**What you have to do:**
Copy nothing but the lines from the line with "フォームから (782, 795)" to the end of the records, retyped exactly. Pictures stay out.

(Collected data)
--*--
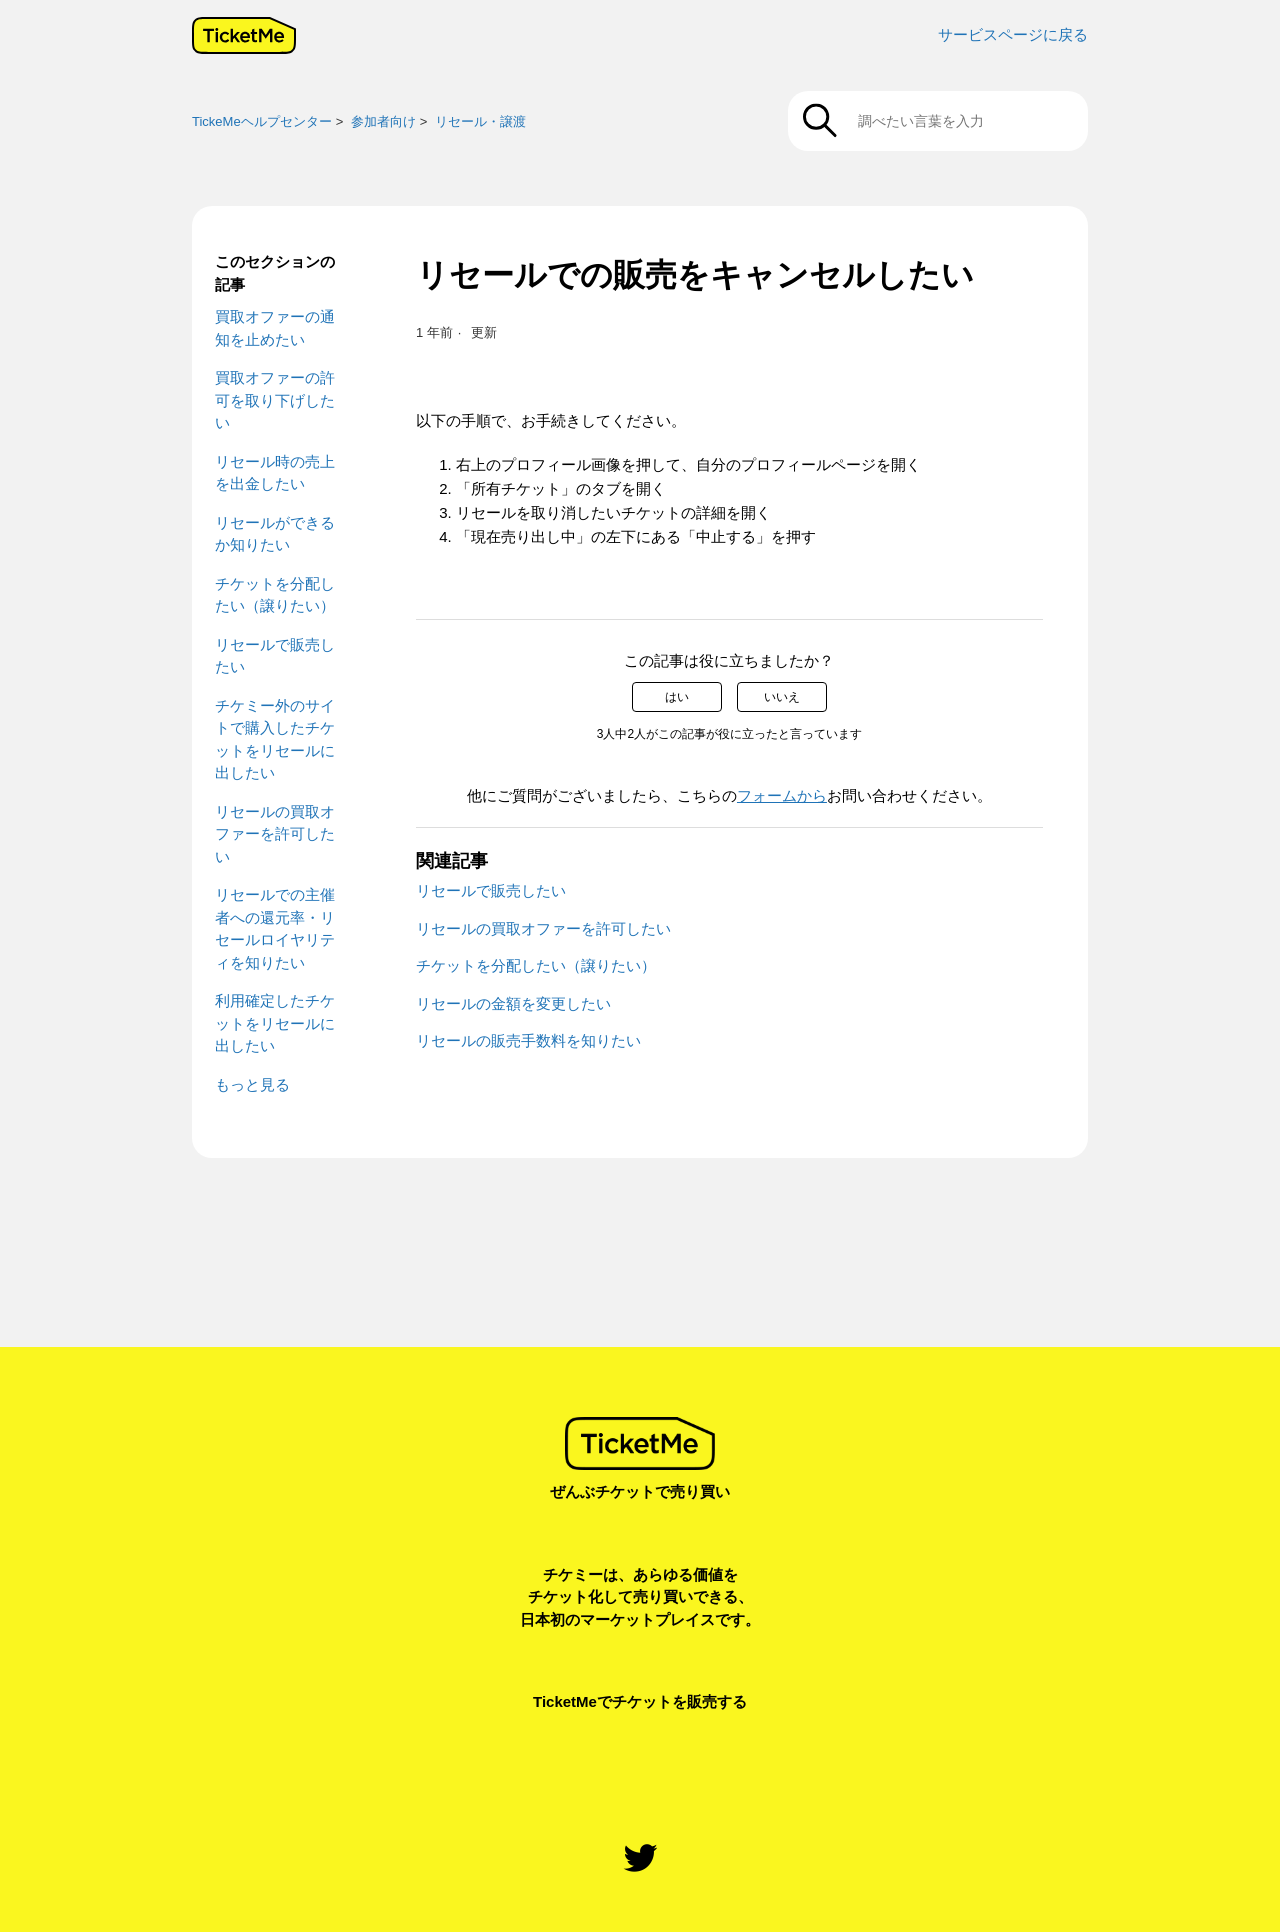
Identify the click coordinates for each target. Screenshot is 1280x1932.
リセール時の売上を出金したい (275, 473)
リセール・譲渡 (480, 121)
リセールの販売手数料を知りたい (528, 1040)
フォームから (782, 795)
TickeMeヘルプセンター (262, 121)
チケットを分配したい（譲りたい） (275, 595)
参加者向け (383, 121)
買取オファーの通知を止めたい (275, 328)
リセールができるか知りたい (275, 534)
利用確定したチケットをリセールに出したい (275, 1023)
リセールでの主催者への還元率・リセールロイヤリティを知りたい (275, 928)
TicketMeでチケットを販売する (640, 1701)
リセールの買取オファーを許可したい (275, 834)
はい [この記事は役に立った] (677, 697)
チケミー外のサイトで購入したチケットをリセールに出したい (275, 739)
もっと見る (252, 1084)
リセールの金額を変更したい (513, 1003)
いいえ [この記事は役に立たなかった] (782, 697)
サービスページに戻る (1013, 34)
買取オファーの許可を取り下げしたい (275, 400)
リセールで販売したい (275, 656)
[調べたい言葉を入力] (938, 121)
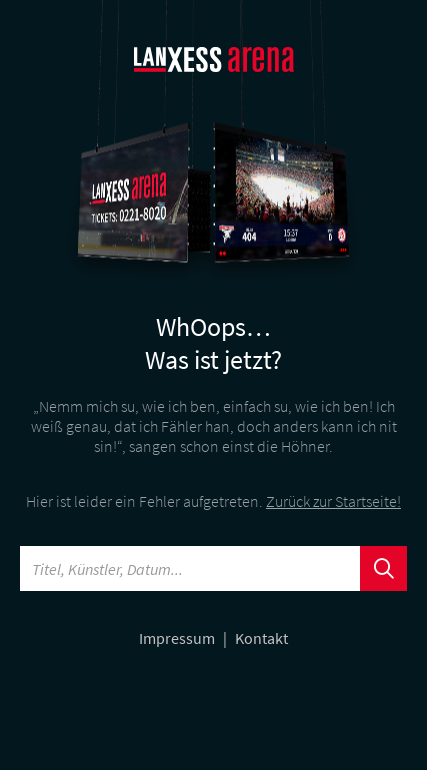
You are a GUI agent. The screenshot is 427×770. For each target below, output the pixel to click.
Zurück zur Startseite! (333, 501)
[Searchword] (190, 568)
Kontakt (261, 638)
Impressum (178, 638)
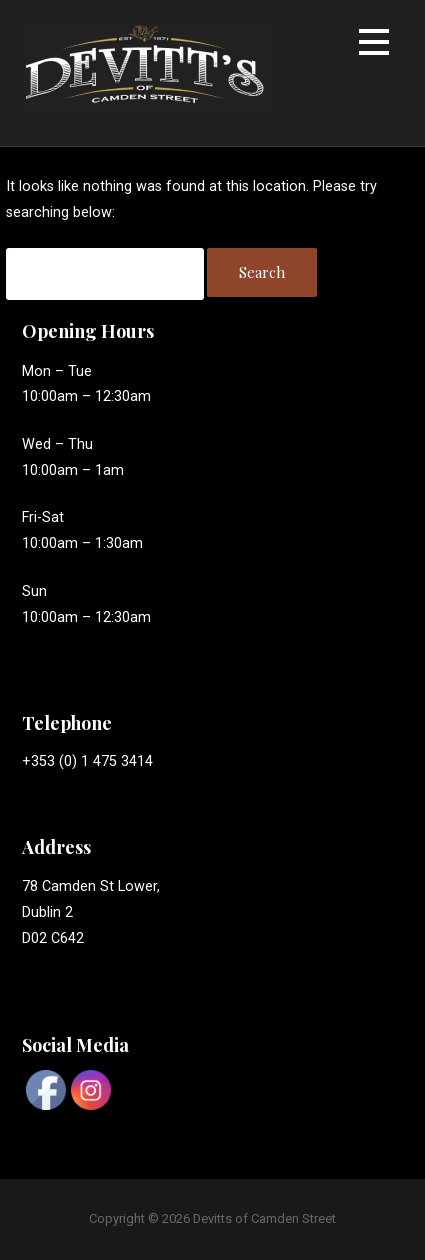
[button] (374, 45)
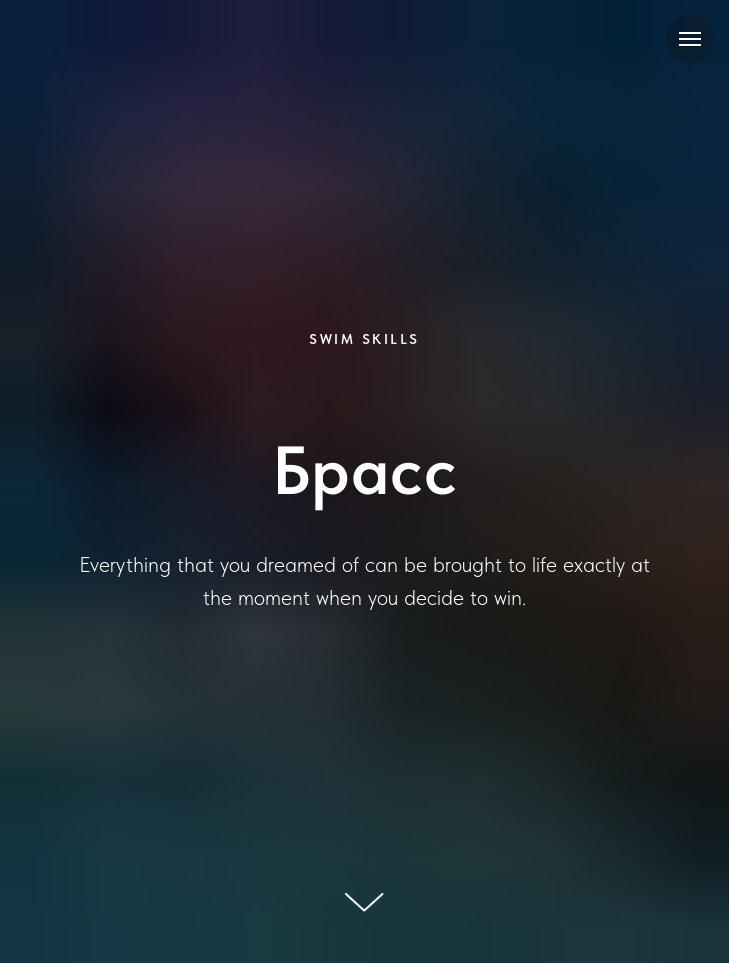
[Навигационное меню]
--*--
**Final answer:**
フォームから (782, 795)
TickeMeヘルプセンター (262, 121)
チケットを分配したい（譲りたい） (275, 595)
参加者向け (383, 121)
買取オファーの通知を止めたい (275, 328)
リセールができるか知りたい (275, 534)
利用確定したチケットをリセールに出したい (275, 1023)
リセールでの主催者への還元率・リセールロイヤリティを知りたい (275, 928)
TicketMeでチケットを販売する (640, 1701)
リセールの買取オファーを許可したい (275, 834)
はい [この記事は役に立った] (677, 697)
チケミー外のサイトで購入したチケットをリセールに出したい (275, 739)
もっと見る (252, 1084)
リセールの金額を変更したい (513, 1003)
いいえ [この記事は役に立たなかった] (782, 697)
サービスページに戻る (1013, 34)
買取オファーの許可を取り下げしたい (275, 400)
リセールで販売したい (275, 656)
[調べたい言葉を入力] (938, 121)
You are a GUI agent. The screenshot is 427×770. For each target below, output the pixel to click.
Zurück zur Startseite! (333, 501)
[Searchword] (190, 568)
Kontakt (261, 638)
Impressum (178, 638)
[button] (374, 45)
[Навигационное меню]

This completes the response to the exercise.